# Linear regression with ``gluon``

Now that we've implemented a whole neural network from scratch, using nothing but ``mx.ndarray`` and ``mxnet.autograd``, let's see how we can make the same model while doing a lot less work. 

Again, let's import some packages, this time adding ``mxnet.gluon`` to the list of dependencies.

In [1]:
from __future__ import print_function
import mxnet as mx
from mxnet import nd, autograd
from mxnet import gluon

## Set the context

We'll also want to set a context to tell gluon where to do most of the computation.

In [2]:
ctx = mx.cpu()

## Build the dataset

Again we'll look at the problem of linear regression and stick with the same synthetic data. 

In [3]:
num_inputs = 2
num_outputs = 1
num_examples = 10000

X = nd.random_normal(shape=(num_examples, num_inputs))
y = 2* X[:,0] - 3.4 * X[:,1] + 4.2 + .01 * nd.random_normal(shape=(num_examples,))

## Load the data iterator

We'll stick with the ``NDArrayIter`` for handling out data batching.

In [4]:
batch_size = 4
train_data = mx.gluon.data.DataLoader(mx.gluon.data.ArrayDataset(X, y),
                                      batch_size=batch_size, shuffle=True)

## Define the model

When we implemented things from scratch, we had to individually allocate parameters and then compose them together as a model. While it's good to know how to do things from scratch, with ``gluon``, we can just compose a network from predefined layers. For a linear model, the appropriate layer is called ``Dense``. It's called a *dense* layer because every node in the input is connected to every node in the subsequent layer. That description seems excessive because we only have one output here. But in most subsequent chapters we'll work with networks that have multiple outputs.

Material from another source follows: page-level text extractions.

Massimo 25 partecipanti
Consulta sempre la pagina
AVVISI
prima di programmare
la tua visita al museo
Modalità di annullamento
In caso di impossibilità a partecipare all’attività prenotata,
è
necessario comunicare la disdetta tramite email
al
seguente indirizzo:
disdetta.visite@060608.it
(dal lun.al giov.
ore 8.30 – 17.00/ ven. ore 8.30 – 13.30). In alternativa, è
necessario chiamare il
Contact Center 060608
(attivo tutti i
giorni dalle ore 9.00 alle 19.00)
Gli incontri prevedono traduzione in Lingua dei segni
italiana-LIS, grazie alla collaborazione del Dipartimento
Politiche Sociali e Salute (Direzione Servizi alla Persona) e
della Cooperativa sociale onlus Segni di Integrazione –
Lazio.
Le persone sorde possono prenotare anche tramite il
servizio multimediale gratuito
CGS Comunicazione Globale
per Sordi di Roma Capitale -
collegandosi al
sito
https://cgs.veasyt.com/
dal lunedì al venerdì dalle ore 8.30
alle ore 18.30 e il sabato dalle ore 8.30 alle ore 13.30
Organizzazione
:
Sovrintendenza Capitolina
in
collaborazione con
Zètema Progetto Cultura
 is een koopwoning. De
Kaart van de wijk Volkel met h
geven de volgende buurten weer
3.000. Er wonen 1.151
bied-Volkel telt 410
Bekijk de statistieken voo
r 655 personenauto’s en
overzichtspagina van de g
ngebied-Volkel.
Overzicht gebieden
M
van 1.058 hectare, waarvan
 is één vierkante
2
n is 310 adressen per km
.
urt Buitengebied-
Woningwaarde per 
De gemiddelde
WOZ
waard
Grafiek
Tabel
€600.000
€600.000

Unless we're planning to make some wild decisions (and at some point, we will!), the easiest way to throw together a neural network is to rely on the ``gluon.nn.Sequential``. Once instantiated, a Sequential just stores a chain of layers. Presented with data, the `Sequential` executes each layer in turn. We'll delve deeper into these details later when we actually have more than one layer to work with, for now let's just instantiate the ``Sequential``.

In [5]:
net = gluon.nn.Sequential()

Recall that in our linear regression example, the number of inputs is 2 and the number of outputs is 1. We can then add on a single ``Dense`` layer. The most direct way to do this is to specify the number of inputs and the number of outpus. 

In [6]:
with net.name_scope():
    net.add(gluon.nn.Dense(1, in_units=2))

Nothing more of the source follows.